I'm on call overnight tonight, and just finished a case. It was a hysterectomy and abdominoplasty (you know, a tummy tuck), and the wakeup was just gorgeous. I mean, if I do say so myself. I timed everything right, and turned down my sevo and turned up my nitrous, got her back breathing and titrated in my morphine, and the second, I mean the SECOND that the drapes came down, I said my patient's name and she just opened her eyes like THAT, instantly following commands and ready for extubation. It was the equivalent of landing a 747 on the runway so nice and gentle that you don't spill a drop of your in-flight beverage. (That is, if the stewardess didn't already wrestle that plastic cup of Coke from you before we began our final descent.) No ugly straining or pain or bucking on the tube, just a nice sweet emergence. Does it make me a dork to say that it was beautiful? Because it was. It was beautiful.
And the annoying thing is, no one ever notices or appreciates stuff like that, except for maybe other anesthesiologists. The patient doesn't remember. The surgeons and the nurses only take note if something doesn't go well--if the patient takes a long time to wake up, for example, or if the patient gets a little light at the end and starts doing the Electric Slide while they're still being stitched up. Then they yell or say snide things. But a nicely timed piece of anesthesia gets no recognition. They just don't know how much planning goes into it! My attendings were right, by the way. The first six months of your anesthesia residency, you're consumed with the specifics and the details of just how to get through your day. Only after that do you really start to appreciate the art of good anesthesia.
I say this not to say by any means that I'm a good anesthesiologist (though I aim to be When I Grow Up) or that the surgeons are oblivious (though they sometimes are, just they way that I'm also oblivious to things that aren't part of my job). It just say this because it seems like the further and further I get into medicine, the more and more I become like some sort of idosyncratic connesieur of obscure things. I'm the equivalent of one of those people who go to comic book conventions in search of collectibles, like Garbage Pail Kids cards, or McDonald's Happy Meal toys from the 1970's. Everyone else's throwaway moments are my treasure. At the end of the case, when everyone's bustling around, dictating and putting stuff away and returning pages, I have my big moment with the patient, the culmination of what can sometimes be hours of preparation and planning, and dammit, it is gorgeous when it works out well, even if nobody else notices but me.
Currently watching: College basketball. This is not my choice, it just happens to be on the TV in the lounge, and everyone seems to be watching it so avidly I don't dare ask if we can change the channel.
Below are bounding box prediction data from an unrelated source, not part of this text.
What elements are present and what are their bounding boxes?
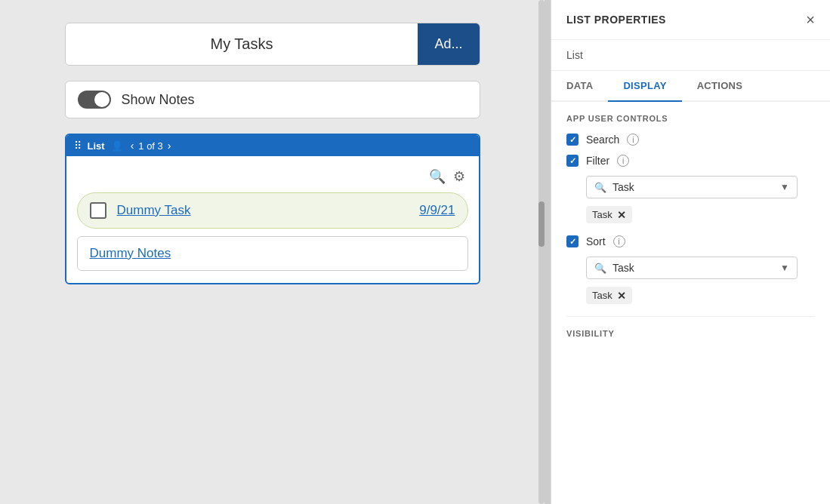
show-notes-row: Show Notes bbox=[65, 81, 480, 118]
list-label: List bbox=[88, 140, 105, 152]
tab-actions[interactable]: ACTIONS bbox=[682, 71, 758, 102]
ad-button[interactable]: Ad... bbox=[418, 23, 479, 65]
filter-dropdown-value: Task bbox=[612, 181, 774, 193]
search-checkbox[interactable] bbox=[566, 134, 579, 146]
search-control-row: Search i bbox=[566, 134, 815, 146]
tab-data[interactable]: DATA bbox=[551, 71, 608, 102]
tabs-bar: DATA DISPLAY ACTIONS bbox=[551, 71, 830, 102]
filter-dropdown[interactable]: 🔍 Task ▼ bbox=[586, 176, 798, 198]
show-notes-toggle[interactable] bbox=[78, 91, 111, 109]
nav-next-button[interactable]: › bbox=[166, 140, 173, 152]
panel-subtitle: List bbox=[551, 40, 830, 71]
sort-dropdown-search-icon: 🔍 bbox=[594, 263, 606, 274]
search-icon[interactable]: 🔍 bbox=[429, 168, 446, 185]
drag-icon: ⠿ bbox=[74, 140, 82, 152]
nav-text: 1 of 3 bbox=[138, 140, 163, 152]
task-checkbox[interactable] bbox=[90, 202, 106, 219]
list-container: ⠿ List 👤 ‹ 1 of 3 › 🔍 ⚙ bbox=[65, 134, 480, 284]
sort-dropdown-arrow: ▼ bbox=[780, 263, 789, 273]
panel-divider bbox=[545, 0, 551, 504]
task-name[interactable]: Dummy Task bbox=[117, 203, 409, 218]
sort-info-icon[interactable]: i bbox=[613, 235, 625, 247]
left-panel: My Tasks Ad... Show Notes ⠿ List 👤 ‹ 1 o… bbox=[0, 0, 545, 504]
scrollbar[interactable] bbox=[538, 0, 545, 504]
filter-tag-row: Task ✕ bbox=[586, 206, 815, 223]
sort-tag: Task ✕ bbox=[586, 287, 632, 304]
sort-dropdown-value: Task bbox=[612, 262, 774, 274]
filter-checkbox[interactable] bbox=[566, 155, 579, 167]
panel-header: LIST PROPERTIES × bbox=[551, 0, 830, 40]
visibility-label: VISIBILITY bbox=[566, 329, 815, 338]
sort-dropdown-container: 🔍 Task ▼ bbox=[586, 257, 815, 279]
tab-display[interactable]: DISPLAY bbox=[608, 71, 681, 102]
filter-dropdown-search-icon: 🔍 bbox=[594, 182, 606, 193]
filter-tag-remove[interactable]: ✕ bbox=[617, 210, 626, 220]
filter-dropdown-arrow: ▼ bbox=[780, 182, 789, 192]
user-icon: 👤 bbox=[111, 140, 123, 152]
search-info-icon[interactable]: i bbox=[627, 134, 639, 146]
scroll-thumb[interactable] bbox=[538, 201, 545, 247]
filter-tag: Task ✕ bbox=[586, 206, 632, 223]
section-divider bbox=[566, 316, 815, 317]
notes-item: Dummy Notes bbox=[77, 236, 468, 271]
list-toolbar: 🔍 ⚙ bbox=[77, 168, 468, 185]
app-user-controls-label: APP USER CONTROLS bbox=[566, 114, 815, 123]
close-button[interactable]: × bbox=[806, 12, 815, 27]
show-notes-label: Show Notes bbox=[122, 92, 195, 108]
sort-tag-row: Task ✕ bbox=[586, 287, 815, 304]
panel-title: LIST PROPERTIES bbox=[566, 14, 666, 26]
toggle-knob bbox=[94, 92, 110, 107]
sort-checkbox[interactable] bbox=[566, 235, 579, 247]
my-tasks-header: My Tasks Ad... bbox=[65, 23, 480, 66]
sort-control-label: Sort bbox=[586, 235, 606, 247]
task-date: 9/9/21 bbox=[419, 203, 455, 218]
notes-text[interactable]: Dummy Notes bbox=[90, 246, 171, 260]
filter-icon[interactable]: ⚙ bbox=[453, 168, 465, 185]
sort-tag-label: Task bbox=[592, 290, 612, 301]
filter-dropdown-container: 🔍 Task ▼ bbox=[586, 176, 815, 198]
nav-prev-button[interactable]: ‹ bbox=[129, 140, 136, 152]
filter-tag-label: Task bbox=[592, 209, 612, 220]
list-body: 🔍 ⚙ Dummy Task 9/9/21 Dummy Notes bbox=[66, 156, 479, 283]
sort-tag-remove[interactable]: ✕ bbox=[617, 290, 626, 301]
filter-control-label: Filter bbox=[586, 155, 609, 167]
search-control-label: Search bbox=[586, 134, 619, 146]
right-panel: LIST PROPERTIES × List DATA DISPLAY ACTI… bbox=[551, 0, 830, 504]
list-nav: ‹ 1 of 3 › bbox=[129, 140, 173, 152]
sort-control-row: Sort i bbox=[566, 235, 815, 247]
filter-info-icon[interactable]: i bbox=[617, 155, 629, 167]
list-header-bar: ⠿ List 👤 ‹ 1 of 3 › bbox=[66, 135, 479, 156]
panel-content: APP USER CONTROLS Search i Filter i 🔍 Ta… bbox=[551, 102, 830, 504]
task-item[interactable]: Dummy Task 9/9/21 bbox=[77, 192, 468, 229]
filter-control-row: Filter i bbox=[566, 155, 815, 167]
my-tasks-title: My Tasks bbox=[66, 23, 418, 65]
sort-dropdown[interactable]: 🔍 Task ▼ bbox=[586, 257, 798, 279]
I realize I may have given the mistaken impression in the last post that I've been away because I was so busy sewing scrub hats like some sort of benevolent little elf. Sew, very old one! Sew like the wind!This is not so much the case. I only started sewing this weekend. The rest of the time, I have been playing doctor and being mother-y (or smother-y, depending on your point of view). I also had to work on MY TALK, which I finally gave on Friday. Seriously, I was having so much anxiety about this TALK that I cannot tell you. But it was the sort of anxiety where you can only talk about how anxious you are, yet are unable to actually spend more than ten minutes at a time working on the actual project. Fie on thee, Power Point. But anyway, THE TALK went fine, and even if it didn't, I gave out candy to the audience, so all the mistakes and stuttering were insulated by a layer of chocolate coated with a candy shell.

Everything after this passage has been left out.